2025-04-23 17:28:26 -04:00 · 2025-02-28 15:31:56 +01:00 · 2025-02-28 15:31:56 +01:00 · ab46ddeef2
commit ab46ddeef2
parent 83f787ac24
6 changed files with 314 additions and 45 deletions
--- a/x-pack/platform/plugins/shared/automatic_import/server/graphs/csv/columns.ts
+++ b/x-pack/platform/plugins/shared/automatic_import/server/graphs/csv/columns.ts
@ -30,22 +30,58 @@ export function toSafeColumnName(columnName: unknown): string | undefined {
  const safeName = columnName.replace(/[^a-zA-Z0-9_]/g, '_');
  return /^[0-9]/.test(safeName) ? `Column${safeName}` : safeName;
 }
-// Returns the column list from a header row. We skip values that are not strings.

+/**
+ * Extracts column names from the provided header doc by truncating unnecessary columns
+ * and converting each name into a normalized format.
+ *
+ * @param tempColumnNames - The list of temporary column names (integer-based).
+ * @param headerObject - The processed first document (corresponding to the header row).
+ * @returns A filtered array of valid column names in a safe format or undefined where the value was neither string nor numbers.
+ */
 export function columnsFromHeader(
  tempColumnNames: string[],
  headerObject: { [key: string]: unknown }
 ): Array<string | undefined> {
+  return valuesFromHeader(tempColumnNames, headerObject).map(toSafeColumnName);
+}
+
+/**
+ * Extracts values from a header object based on column names, converting non-string/numeric values to undefined.
+ * The function processes the array up to the last non-undefined value in the header object.
+ *
+ * @param tempColumnNames - Array of column names to look up in the header object
+ * @param headerObject - Object containing header values indexed by column names
+ * @returns Array of string/number values or undefined for non-string/number values, truncated at the last non-undefined entry
+ *
+ * @example
+ * const columns = ['col1', 'col2', 'col3', 'col4'];
+ * const header = { col1: 'value1', col2: 123, col3: 'value3', 'col4': null };
+ * valuesFromHeader(columns, header); // ['value1', 123, 'value3', undefined]
+ */
+export function valuesFromHeader(
+  tempColumnNames: string[],
+  headerObject: { [key: string]: unknown }
+): Array<string | number | undefined> {
  const maxIndex = tempColumnNames.findLastIndex(
    (columnName) => headerObject[columnName] !== undefined
  );
  return tempColumnNames
    .slice(0, maxIndex + 1)
    .map((columnName) => headerObject[columnName])
-    .map(toSafeColumnName);
+    .map((value) => (typeof value === 'string' || typeof value === 'number' ? value : undefined));
 }
-// Count the number of columns actually present in the rows.

+/**
+ * Calculates the total number of columns in a CSV by going through the processed
+ * documents to find the last defined value across all rows.
+ *
+ * @param tempColumnNames - An array of column names used to reference CSV row properties.
+ * @param csvRows - An array of row objects representing CSV data, where each key
+ * corresponds to a column name from `tempColumnNames`.

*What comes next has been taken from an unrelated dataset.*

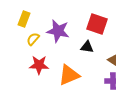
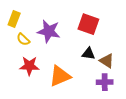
yellow semicircle: (33, 39) -> (23, 39), turned -88
black triangle: (87, 47) -> (88, 54), moved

+ * @returns The total number of columns, determined by the position of the last
+ * defined value across all rows.
+ */
 export function totalColumnCount(
  tempColumnNames: string[],
  csvRows: Array<{ [key: string]: unknown }>
--- a/x-pack/platform/plugins/shared/automatic_import/server/graphs/csv/csv.test.ts
+++ b/x-pack/platform/plugins/shared/automatic_import/server/graphs/csv/csv.test.ts
@ -0,0 +1,155 @@
+/*
+ * Copyright Elasticsearch B.V. and/or licensed to Elasticsearch B.V. under one
+ * or more contributor license agreements. Licensed under the Elastic License
+ * 2.0; you may not use this file except in compliance with the Elastic License
+ * 2.0.
+ */
+
+import { IScopedClusterClient } from '@kbn/core/server';
+import { handleCSV } from './csv';
+import { ESProcessorItem } from '../../../common';
+import { DocTemplate } from '../../util/pipeline';
+
+interface SimpleCSVPipelineSimulationParams {
+  pipeline: { processors: ESProcessorItem[] };
+  docs: DocTemplate[];
+}
+
+/**
+ * Simulates processing a list of documents with a defined pipeline of processors,
+ * specifically handling 'csv' and 'drop' processors in the way they are used in our CSV processing.
+ *
+ * @param params - An object containing the pipeline of processors and the documents to be transformed.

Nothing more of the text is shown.